STF vai decidir se emenda do divórcio de 2010 extinguiu a ‘prévia separação’

Fux afirmou que mudança constitucional ensejou interpretações variadas no Judiciário e dúvidas sobre prazos

Foto: brasil.gov.br

Por proposta do ministro-relator Luiz Fux, o pleno do Supremo Tribunal Federal (STF) vai julgar – com repercussão geral para as demais instâncias – recurso extraordinário em que se discute controvérsia quanto à supressão da exigência de “prévia separação” de fato ou judicial para o pedido de divórcio, tendo em vista a superveniência da Emenda Constitucional 66/2010, que modificou o parágrafo 6 do artigo 226 da Constituição.

A emenda constitucional em causa é a seguinte: “O casamento civil pode ser dissolvido pelo divórcio”. Assim, suprimiu-se o requisito de “prévia separação judicial por mais de um ano” ou de “comprovada separação de fato por mais de dois anos”.

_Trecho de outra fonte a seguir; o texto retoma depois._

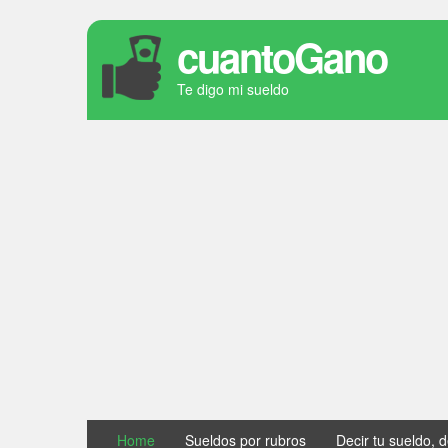
cuantoGano
Te digo mi sueldo
Home
Sueldos por rubros
Decir tu sueldo, 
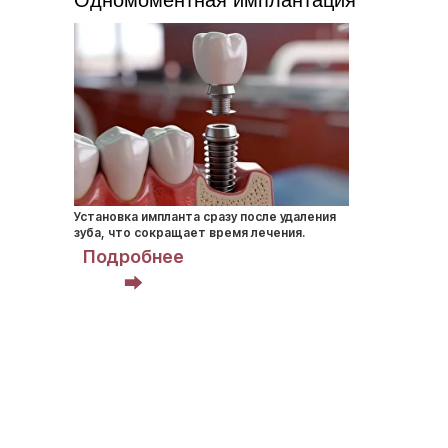
Виды зубных
имплантов
Установка импланта сразу после удаления
зуба, что сокращает время лечения.
Подробнее
⮕
сократить общее время лечения
уменьшить количество хирургических
вмешательств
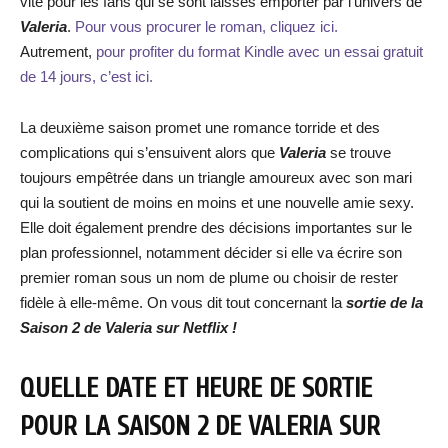
vite pour les fans qui se sont laissés emporter par l’univers de
Valeria
.
Pour vous procurer le roman, cliquez ici.
Autrement,
pour profiter du format Kindle avec un essai gratuit
de 14 jours, c’est ici.
La deuxième saison promet une romance torride et des
complications qui s’ensuivent alors que
Valeria
se trouve
toujours empêtrée dans un triangle amoureux avec son mari
qui la soutient de moins en moins et une nouvelle amie sexy.
Elle doit également prendre des décisions importantes sur le
plan professionnel, notamment décider si elle va écrire son
premier roman sous un nom de plume ou choisir de rester
fidèle à elle-même. On vous dit tout concernant la
sortie de la
Saison 2 de Valeria sur Netflix !
QUELLE DATE ET HEURE DE SORTIE
POUR LA SAISON 2 DE VALERIA SUR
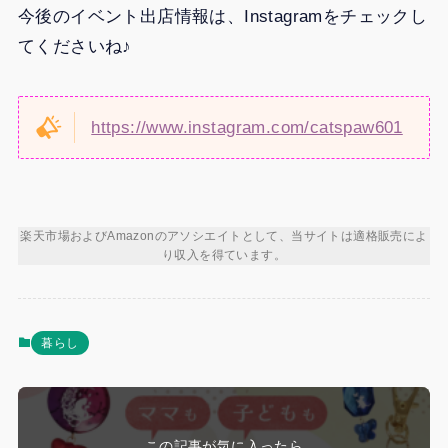
今後のイベント出店情報は、Instagramをチェックし
てくださいね♪
https://www.instagram.com/catspaw601
楽天市場およびAmazonのアソシエイトとして、当サイトは適格販売によ
り収入を得ています。
暮らし
この記事が気に入ったら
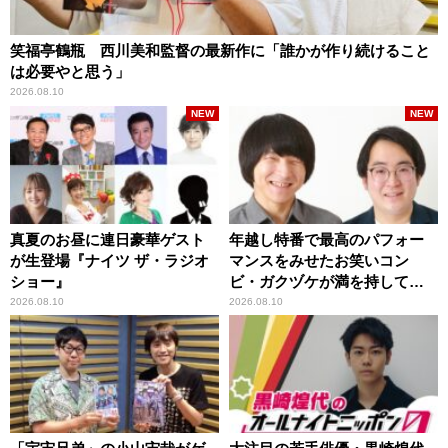
笑福亭鶴瓶 西川美和監督の最新作に「誰かが作り続けること
は必要やと思う」
2026.08.10
NEW
NEW
真夏のお昼に連日豪華ゲスト
年越し特番で最高のパフォー
が生登場『ナイツ ザ・ラジオ
マンスをみせたお笑いコン
ショー』
ビ・ガクヅケが満を持して
『オールナイトニッポン
2026.08.10
2026.08.10
0(ZERO)』に登場！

A maioria qualificada dos ministros do STF já votou, no plenário virtual, a favor do julgamento do RE 1.167.478, originário do Rio de Janeiro – e que discute divisão de patrimônio comum do casal – pelo pleno presencial.

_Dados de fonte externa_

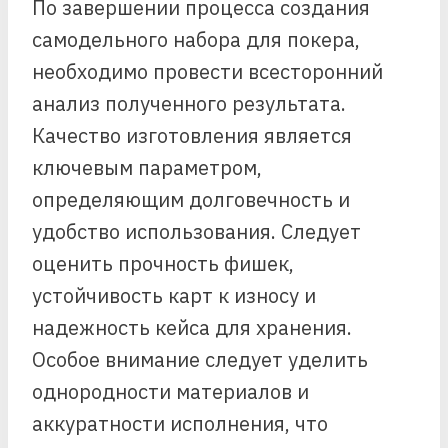
По завершении процесса создания
самодельного набора для покера,
необходимо провести всесторонний
анализ полученного результата.
Качество изготовления является
ключевым параметром,
определяющим долговечность и
удобство использования. Следует
оценить прочность фишек,
устойчивость карт к износу и
надежность кейса для хранения.
Особое внимание следует уделить
однородности материалов и
аккуратности исполнения, что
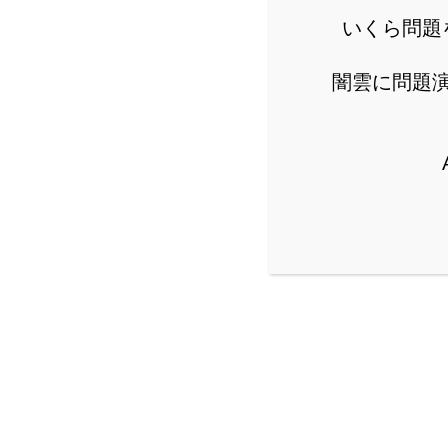
いくら問題
公立からMARCH付属校ま
闇雲に問題
詳し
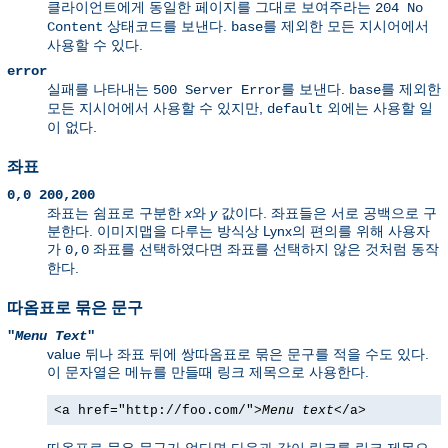
클라이언트에게 동일한 페이지를 그대로 보여주라는
204 No
상태코드를 보낸다.
를 제외한 모든 지시어에서
Content
base
사용할 수 있다.
error
실패를 나타내는
를 보낸다.
를 제외한
500 Server Error
base
모든 지시어에서 사용할 수 있지만,
외에는 사용할 일
default
이 없다.
좌표
0,0 200,200
좌표는 쉼표로 구분한
x
와
y
값이다. 좌표들은 서로 공백으로 구
분한다. 이미지맵을 다루는 방식상 Lynx의 편의를 위해 사용자
가
좌표를 선택하였다면 좌표를 선택하지 않은 것처럼 동작
0,0
한다.
따옴표로 묶은 문구
"
Menu Text
"
value 뒤나 좌표 뒤에 쌍따옴표로 묶은 문구를 적을 수도 있다.
이 문자열은 메뉴를 만들때 링크 제목으로 사용한다.
<a href="http://foo.com/">
Menu text
</a>
따옴표로 묶은 문구가 없다면 다음과 같이 링크를 링크 제목으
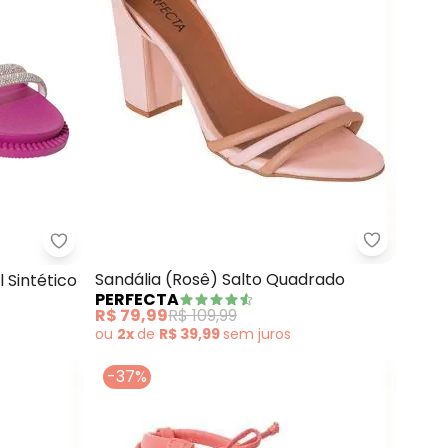
Perfecta 
Sintético Verniz
Perfecta - Sandália (Rosa) em Material Sintético
Sandália (Rosê) Salto Quadrado
 Sintético
PERFECTA
R$ 79,99
R$ 109,99
ou
2x
de
R$ 39,99
sem
juros
-37%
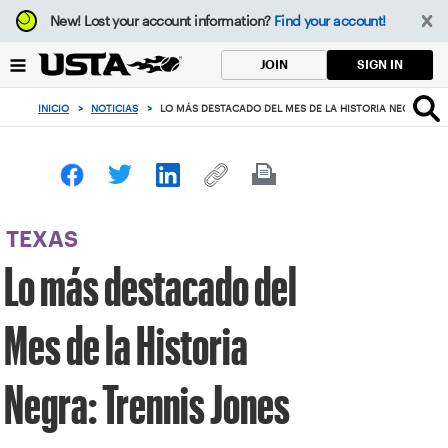
Enfoque
New!
Lost your account information?
Find your account!
desde
el
SIGN IN
JOIN
botón
de
INICIO
>
NOTICIAS
>
LO MÁS DESTACADO DEL MES DE LA HISTORIA NEGRA: TRE
volver
al
principio
TEXAS
Lo más destacado del
Mes de la Historia
Negra: Trennis Jones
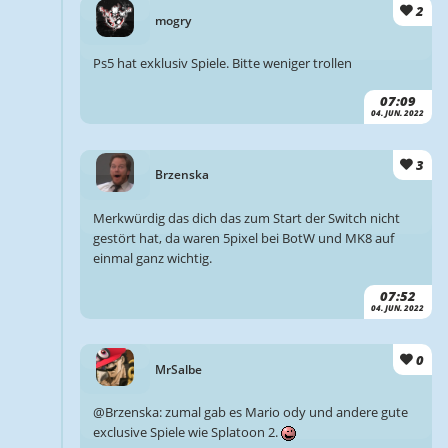
2
mogry
Ps5 hat exklusiv Spiele. Bitte weniger trollen
07:09
04. JUN. 2022
3
Brzenska
Merkwürdig das dich das zum Start der Switch nicht
gestört hat, da waren 5pixel bei BotW und MK8 auf
einmal ganz wichtig.
07:52
04. JUN. 2022
0
MrSalbe
@Brzenska: zumal gab es Mario ody und andere gute
exclusive Spiele wie Splatoon 2.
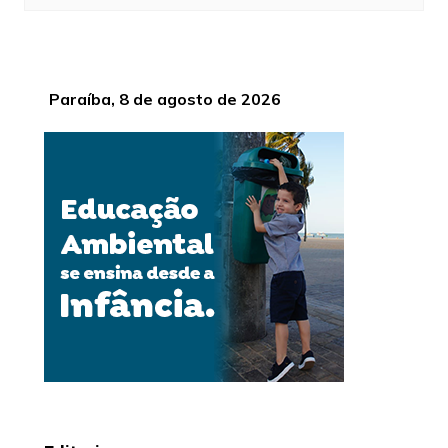
Paraíba, 8 de agosto de 2026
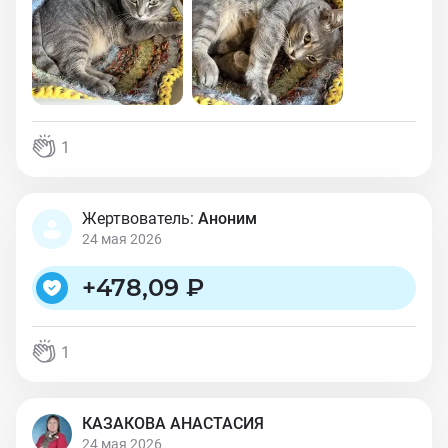
1
Жертвователь:
Аноним
24 мая 2026
+
478,09 ₽
1
КАЗАКОВА АНАСТАСИЯ
24 мая 2026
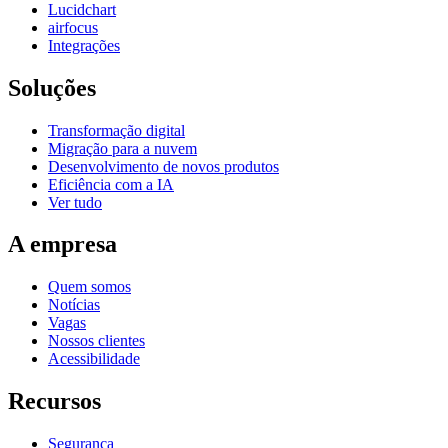
Lucidchart
airfocus
Integrações
Soluções
Transformação digital
Migração para a nuvem
Desenvolvimento de novos produtos
Eficiência com a IA
Ver tudo
A empresa
Quem somos
Notícias
Vagas
Nossos clientes
Acessibilidade
Recursos
Segurança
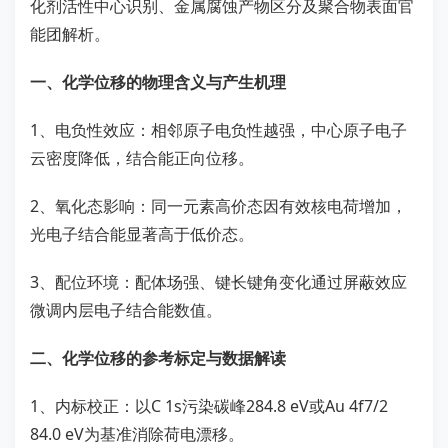
化剂活性中心识别、金属腐蚀产物区分及聚合物表面官
能团解析。
一、化学位移的物理含义与产生机理
1、电负性效应：相邻原子电负性越强，中心原子电子
云密度降低，结合能正向位移。
2、氧化态影响：同一元素高价态因有效核电荷增加，
光电子结合能显著高于低价态。
3、配位环境：配体场强、键长键角变化通过屏蔽效应
微调内层电子结合能数值。
二、化学位移的参考标定与数据解读
1、内标校正：以C 1s污染碳峰284.8 eV或Au 4f7/2
84.0 eV为基准消除荷电漂移。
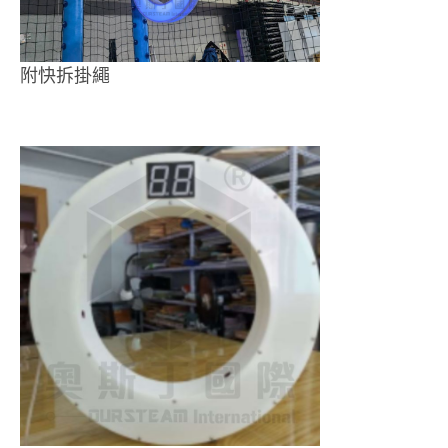
附快拆掛繩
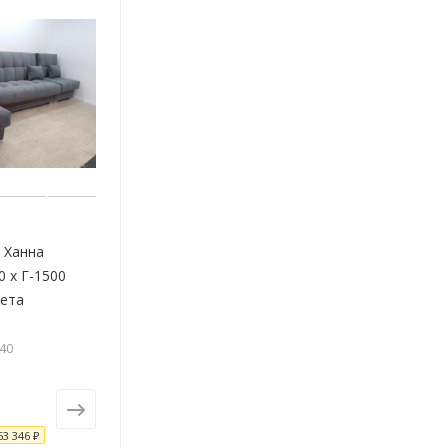
 Ханна
0 х Г-1500
вета
640
63 346 ₽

Na sua manifestação nos autos do leading case, o ministro Luiz Fux registra que a 4ª Turma do Superior Tribunal de Justiça (STJ) já firmou o entendimento de que “a dissolução da sociedade conjugal pela separação e a dissolução definitiva do casamento pelo divórcio versam institutos distintos”.

O relator destaca que “a questão constitucional trazida à apreciação desta Suprema Corte cinge-se à controvérsia quanto à derrogação da exigência de prévia separação de fato ou judicial para o pedido de divórcio, tendo em vista a superveniência do disposto no parágrafo 6º do artigo 226 da Constituição da República, com a redação dada pela Emenda Constitucional 66/2010”.

E acrescenta: “Nesse prisma, a alteração da redação constitucional ensejou interpretações variadas na doutrina e posicionamentos conflitantes no Poder Judiciário acerca da manutenção da separação judicial no ordenamento jurídico, bem como a respeito da exigência de se observar prazo para o divórcio”.

No RE, a recorrente argumenta que o parágrafo do artigo 226 da Constituição apenas estabeleceu o divórcio, e que o seu exercício foi regulamentado pelo Código Civil, o qual exige a prévia separação judicial. Assim, por haver previsão no Código Civil da separação judicial, esse instituto deveria ser respeitado, “salvo se o Supremo Tribunal Federal, em sede de controle concentrado de constitucionalidade, retirá-lo do ordenamento jurídico”. E que, por fim, seria competência de lei federal criar as condições pelas quais o divórcio pode se concretizar.

Para o ministro Luiz Fux, “a controversa questão transcende os limites subjetivos da causa, uma vez que possui impacto em diversos casos nos quais, à semelhança do presente recurso extraordinário, discute-se a possibilidade de exigir-se prévia separação judicial para o divórcio, bem como a subsistência da separação judicial como figura autônoma no ordenamento jurídico”.